EXERCISE REQUIREMENTS: Please repeat the records below exactly, skipping any pictures.

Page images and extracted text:
********

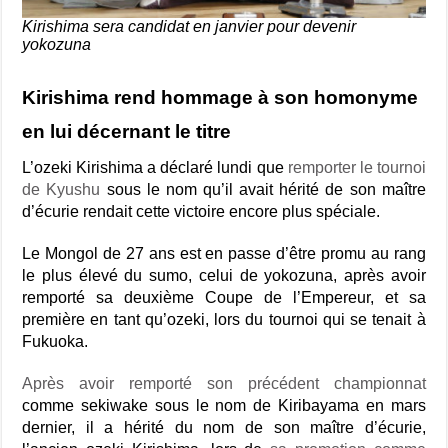
Kirishima sera candidat en janvier pour devenir
yokozuna
Kirishima rend hommage à son homonyme
en lui décernant le titre
L’ozeki Kirishima a déclaré lundi que
remporter le tournoi
de Kyushu
sous le nom qu’il avait hérité de son maître
d’écurie rendait cette victoire encore plus spéciale.
Le Mongol de 27 ans est en passe d’être promu au rang
le plus élevé du sumo, celui de yokozuna, après avoir
remporté sa deuxième Coupe de l’Empereur, et sa
première en tant qu’ozeki, lors du tournoi qui se tenait à
Fukuoka.
Après avoir remporté son précédent championnat
comme sekiwake sous le nom de Kiribayama en mars
dernier, il a hérité du nom de son maître d’écurie,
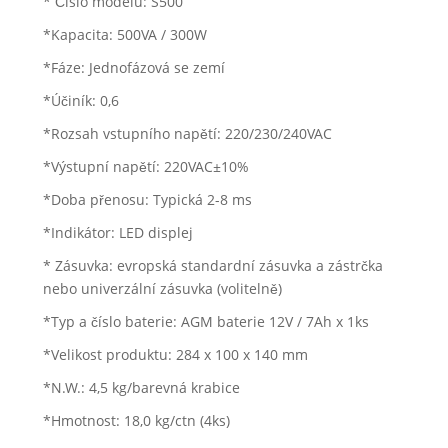
* Číslo modelu: S500
*Kapacita: 500VA / 300W
*Fáze: Jednofázová se zemí
*Účiník: 0,6
*Rozsah vstupního napětí: 220/230/240VAC
*Výstupní napětí: 220VAC±10%
*Doba přenosu: Typická 2-8 ms
*Indikátor: LED displej
* Zásuvka: evropská standardní zásuvka a zástrčka
nebo univerzální zásuvka (volitelně)
*Typ a číslo baterie: AGM baterie 12V / 7Ah x 1ks
*Velikost produktu: 284 x 100 x 140 mm
*N.W.: 4,5 kg/barevná krabice
*Hmotnost: 18,0 kg/ctn (4ks)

********

YOUR RESPONSE:
Kirishima sera candidat en janvier pour devenir
yokozuna
Kirishima rend hommage à son homonyme
en lui décernant le titre
L’ozeki Kirishima a déclaré lundi que
remporter le tournoi
de Kyushu
sous le nom qu’il avait hérité de son maître
d’écurie rendait cette victoire encore plus spéciale.
Le Mongol de 27 ans est en passe d’être promu au rang
le plus élevé du sumo, celui de yokozuna, après avoir
remporté sa deuxième Coupe de l’Empereur, et sa
première en tant qu’ozeki, lors du tournoi qui se tenait à
Fukuoka.
Après avoir remporté son précédent championnat
comme sekiwake sous le nom de Kiribayama en mars
dernier, il a hérité du nom de son maître d’écurie,
* Číslo modelu: S500
*Kapacita: 500VA / 300W
*Fáze: Jednofázová se zemí
*Účiník: 0,6
*Rozsah vstupního napětí: 220/230/240VAC
*Výstupní napětí: 220VAC±10%
*Doba přenosu: Typická 2-8 ms
*Indikátor: LED displej
* Zásuvka: evropská standardní zásuvka a zástrčka
nebo univerzální zásuvka (volitelně)
*Typ a číslo baterie: AGM baterie 12V / 7Ah x 1ks
*Velikost produktu: 284 x 100 x 140 mm
*N.W.: 4,5 kg/barevná krabice
*Hmotnost: 18,0 kg/ctn (4ks)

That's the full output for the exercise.